Posted by padfo0t 9 years ago
YOU CANNOT VOTE IN THIS DEBATE BECAUSE THERE ARE NO SET SIDES. The subject is a question, and PRO doesn't mean yes, or the other way around.
Posted by aceofelves 9 years ago
It may approach infinity but the value is undefined. it's just another technicality like "you can't pick a random number from infinity."

Posted by MoonDragon613 9 years ago
The graph of 1/x approaches infinity as x approaches 0.
Also for that matter the graph of 1/x approaches 0 as x APPROACHES infinity. 1/x when x reaches infinity is no longer approaching 0.
(Of course x can never approach infinity because infinity is a concept, not some really big number)
Posted by aceofelves 9 years ago
you said

"1/0 = infinity
1 = 0 * infinty
1/infinty = zero"

this is good algebra but you started with an untrue equation. 1/0 is NOT infinity, it is undefined.
Posted by Kleptin 9 years ago
How many times do I have to tell you, it doesn't *matter*.

Con is not only objectively right, but makes the better argument. Pro's rebuttal was simply wrong.

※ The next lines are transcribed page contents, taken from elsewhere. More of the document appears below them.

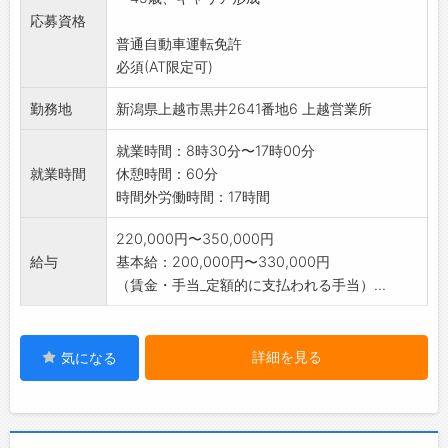
すが、社内研修、メーカー研修にて支援いたし
応募資格
ます)
普通自動車運転免許
整備資格保有者はもっと大歓迎です。
必須(AT限定可)
・作業服・安全靴は支給、工具も貸与いたしま
す。
勤務地
新潟県上越市黒井2641番地6 上越営業所
・業務上、社用車を運転する機会もあります。
※変更範囲:会社の定める業務
就業時間：8時30分〜17時00分
就業時間
休憩時間：60分
時間外労働時間：17時間
220,000円〜350,000円
給与
基本給：200,000円〜330,000円
（賃金・手当_定額的に支払われる手当）...
詳細を見る
気になる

Unless the human lifespan is infinite, the number 5 cannot be picked randomly.

However, this point:

"You can state this argument for any number but then when you do actually pick a number it is a number so that theory is wrong."

Is actually the key tenet in disproving all the probability examples that support Intelligent Design.

However, it has nothing to do with this debate XD
Posted by MoonDragon613 9 years ago
Hmmm I did indeed forget to factor in Chuck Norris.
But to Yraelz:
1/infinity is not almost 0. 1/infinity is zero.
There are a wide number of proofs for this, but here's one I came up with myself (and so I have no idea if its good or not, but I like it)
1/0 = infinity.
1 = 0 * infinity
1/infinity = 0

QED
Posted by Cobjob 9 years ago
Chuck Norris could pick from an infinite set of numbers!
Posted by Yraelz 9 years ago
1/infinity = almost 0 but never quite. Pro would always lose on the fact that you can't possibly pick a random number from infinite numbers though.
Posted by MoonDragon613 9 years ago
Well 1. of course all this presupposes you could pick a number at random from infinity. Which is impossible. (Again except for God).
and 2. 1/infinity = 0. Just like .9999... = 1. It seems illogical, and on the surface it is, but mathematics is by nature abstract, and things don't always work out nice and neat.
Posted by Yraelz 9 years ago
Hmmm de dum.... I'm going to let Infinity = C in this case.

If you have 5 number in a set then the chance of picking one is 1/5

likewise if you have an infinite amount of numbers in a set then the chance of picking a number is 1/C.

While no human or computer could actually randomly pick a number from this set it is still feasibly possible to pick a number as the probability of picking one would be 1/C.

So I suppose if I had to argue this I would say "presupposing it was possible to choose randomly from infinity".